Estoy acostado sobre los últimos brotes de la primavera, olfateando el presente. El pasto arde bajo mis hombros. Mis entrecerrados párpados apuntan hacia el río Paraná. Me dan ganas de escribir algo. Levanto mi espalda, mis pies se van hacia adelante y me pregunto: “¿Sobre qué voy a escribir hoy?”. Mejor dicho, “¿sobre qué pienso escribir hoy?”, porque luego deciden mis frenéticos dedos, que siempre atraviesan la débil cáscara de mi lenguaje.

Ahora miro el pasto y veo un cigarrillo mal apagado, humeante aún. Se mantiene con vida, como si fuera un enanito contorsionista que escupe fuego. No me inspira demasiado. Apago el pucho y descubro un grupo de hormigas caminando, con la determinación con que camina toda hormiga, hacia mi mano derecha. Agarro el cuaderno y la birome azul. Escribo “Horm” y parece acabarse la tinta. Desarmo la birome con los dientes y ratifico que hay solo cuatro o cinco milímetros de tinta. El destino quiere que escriba una poesía.

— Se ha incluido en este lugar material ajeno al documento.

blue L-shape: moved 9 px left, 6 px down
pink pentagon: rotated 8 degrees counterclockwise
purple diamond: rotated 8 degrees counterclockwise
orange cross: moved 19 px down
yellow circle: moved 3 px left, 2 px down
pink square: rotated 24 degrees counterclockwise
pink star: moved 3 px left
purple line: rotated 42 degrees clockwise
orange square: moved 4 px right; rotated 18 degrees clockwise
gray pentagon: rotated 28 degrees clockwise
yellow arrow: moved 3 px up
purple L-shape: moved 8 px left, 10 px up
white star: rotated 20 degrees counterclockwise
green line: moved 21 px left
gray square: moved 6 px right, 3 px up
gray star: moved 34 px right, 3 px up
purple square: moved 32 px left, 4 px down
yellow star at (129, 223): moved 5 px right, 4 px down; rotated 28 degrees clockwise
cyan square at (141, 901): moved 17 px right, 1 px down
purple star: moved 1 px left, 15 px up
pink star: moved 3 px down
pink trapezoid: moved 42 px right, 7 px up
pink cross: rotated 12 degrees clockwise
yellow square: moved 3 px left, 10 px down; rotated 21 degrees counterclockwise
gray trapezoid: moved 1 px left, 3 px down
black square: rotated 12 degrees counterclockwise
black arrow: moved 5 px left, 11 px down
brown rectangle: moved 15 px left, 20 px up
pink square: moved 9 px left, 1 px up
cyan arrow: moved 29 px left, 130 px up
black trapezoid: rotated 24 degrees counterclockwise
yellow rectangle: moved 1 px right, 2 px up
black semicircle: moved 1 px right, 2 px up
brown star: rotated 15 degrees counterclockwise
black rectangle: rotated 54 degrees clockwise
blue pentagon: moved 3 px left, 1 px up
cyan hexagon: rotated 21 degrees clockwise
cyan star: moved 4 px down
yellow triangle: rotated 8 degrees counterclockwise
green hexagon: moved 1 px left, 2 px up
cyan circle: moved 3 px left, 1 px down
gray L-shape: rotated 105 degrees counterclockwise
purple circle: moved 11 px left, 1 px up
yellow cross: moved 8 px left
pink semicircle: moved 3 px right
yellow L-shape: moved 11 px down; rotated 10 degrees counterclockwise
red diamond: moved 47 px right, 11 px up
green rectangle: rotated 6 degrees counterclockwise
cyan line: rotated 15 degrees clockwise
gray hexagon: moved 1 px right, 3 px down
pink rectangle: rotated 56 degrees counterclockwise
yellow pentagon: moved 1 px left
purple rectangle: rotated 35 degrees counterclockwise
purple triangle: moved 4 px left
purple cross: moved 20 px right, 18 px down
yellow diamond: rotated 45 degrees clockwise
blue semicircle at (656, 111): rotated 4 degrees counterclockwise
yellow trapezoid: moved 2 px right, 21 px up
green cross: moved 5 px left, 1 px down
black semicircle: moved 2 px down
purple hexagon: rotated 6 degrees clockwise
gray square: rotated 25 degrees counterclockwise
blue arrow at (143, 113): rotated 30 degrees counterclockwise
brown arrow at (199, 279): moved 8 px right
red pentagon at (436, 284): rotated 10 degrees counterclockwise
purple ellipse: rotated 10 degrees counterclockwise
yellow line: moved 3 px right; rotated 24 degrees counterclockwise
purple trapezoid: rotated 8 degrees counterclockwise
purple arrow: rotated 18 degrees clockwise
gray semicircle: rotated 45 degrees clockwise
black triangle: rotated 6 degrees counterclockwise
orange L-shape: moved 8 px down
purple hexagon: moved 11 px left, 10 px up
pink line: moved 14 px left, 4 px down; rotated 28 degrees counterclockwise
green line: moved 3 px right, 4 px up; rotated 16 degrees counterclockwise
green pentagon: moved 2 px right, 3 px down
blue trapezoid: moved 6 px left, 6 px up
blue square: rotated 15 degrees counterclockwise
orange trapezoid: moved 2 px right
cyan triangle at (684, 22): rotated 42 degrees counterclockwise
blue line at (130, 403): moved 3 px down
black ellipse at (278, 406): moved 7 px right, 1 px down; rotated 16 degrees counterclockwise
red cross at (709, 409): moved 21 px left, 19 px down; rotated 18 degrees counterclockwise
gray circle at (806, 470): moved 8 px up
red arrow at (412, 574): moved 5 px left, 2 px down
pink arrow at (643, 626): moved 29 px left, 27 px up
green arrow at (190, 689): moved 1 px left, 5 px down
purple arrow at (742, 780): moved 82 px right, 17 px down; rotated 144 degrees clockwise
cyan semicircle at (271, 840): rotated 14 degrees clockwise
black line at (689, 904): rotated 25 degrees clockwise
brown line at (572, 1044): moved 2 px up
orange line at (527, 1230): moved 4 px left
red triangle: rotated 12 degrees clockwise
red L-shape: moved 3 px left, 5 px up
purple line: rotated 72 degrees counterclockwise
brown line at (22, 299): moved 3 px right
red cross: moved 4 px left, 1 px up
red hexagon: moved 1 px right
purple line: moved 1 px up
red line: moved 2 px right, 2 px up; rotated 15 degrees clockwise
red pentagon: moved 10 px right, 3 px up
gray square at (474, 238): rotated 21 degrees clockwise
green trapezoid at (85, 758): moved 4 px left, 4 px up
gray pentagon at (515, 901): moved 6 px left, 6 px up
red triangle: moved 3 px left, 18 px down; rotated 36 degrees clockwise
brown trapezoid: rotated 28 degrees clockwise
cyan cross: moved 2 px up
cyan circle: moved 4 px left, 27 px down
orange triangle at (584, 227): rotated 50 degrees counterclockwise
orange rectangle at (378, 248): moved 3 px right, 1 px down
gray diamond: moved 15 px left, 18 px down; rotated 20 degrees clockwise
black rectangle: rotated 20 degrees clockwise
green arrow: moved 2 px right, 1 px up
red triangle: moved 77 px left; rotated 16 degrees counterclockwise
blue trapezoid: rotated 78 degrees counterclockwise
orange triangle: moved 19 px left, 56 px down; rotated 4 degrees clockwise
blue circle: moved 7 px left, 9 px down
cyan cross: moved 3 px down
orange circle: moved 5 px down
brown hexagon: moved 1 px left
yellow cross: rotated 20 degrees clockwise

Garabateo algunas palabras, pero las hormigas me rodean. “Hola, soy Matías Torno, vuestro escritor”, le digo al insecto que encabeza la legión, extendiéndole mi dedo índice en señal de dudosa paz. La hormiga sube por mi piel, camina sobre mi uña, se detiene y me susurra, con ínfima voz de violín agonizante: “Tú, al igual que nosotras, no eres nada ni nadie”. Acto seguido, desciende de mi dedo y continúa su caminata. Yo sigo escribiendo pero, incomprensiblemente, las hormigas suben al cuaderno y se apropian de mis palabras. Cada hormiga se lleva una de mis letras. Doce abnegadas hormigas se llevan la palabra “trabajadoras”. Otras once transportan la ‘’resistencia’’. Seis que caminan juntitas marchan en “unidad”. Y así hasta dejarme la hoja en blanco.

Yo las miro boquiabierto, casi babeante. “Si son capaces de mover los cimientos de una casa, ¿cómo no van a poder chorearse mi poesía?”. El grupo de hormigas, trasladando mis palabras como si fueran hojitas, va ingresando al hormiguero. Casi enajenado, me acerco a la hirviente construcción. Me echo cuerpo a tierra, agarro un palito, hago un pequeño agujero en el hormiguero, asomo mi ojo izquierdo y descubro un planeta. Acción pura, solidaridad negra y eterno aprovisionamiento. Una verdadera sociedad.

Escucho cercanas risotadas, unas risotadas humanas tan estúpidas. Hasta que, repentinamente, algo roza mi oreja derecha y escucho el “¡Paf!”. El hormiguero se deshace en medio segundo. Los insectos y mis palabras vuelan hacia el Paraná. Me doy vuelta, veo las zapatillas sucias de un niño desafiante y recuerdo lo que me dijo la hormiga.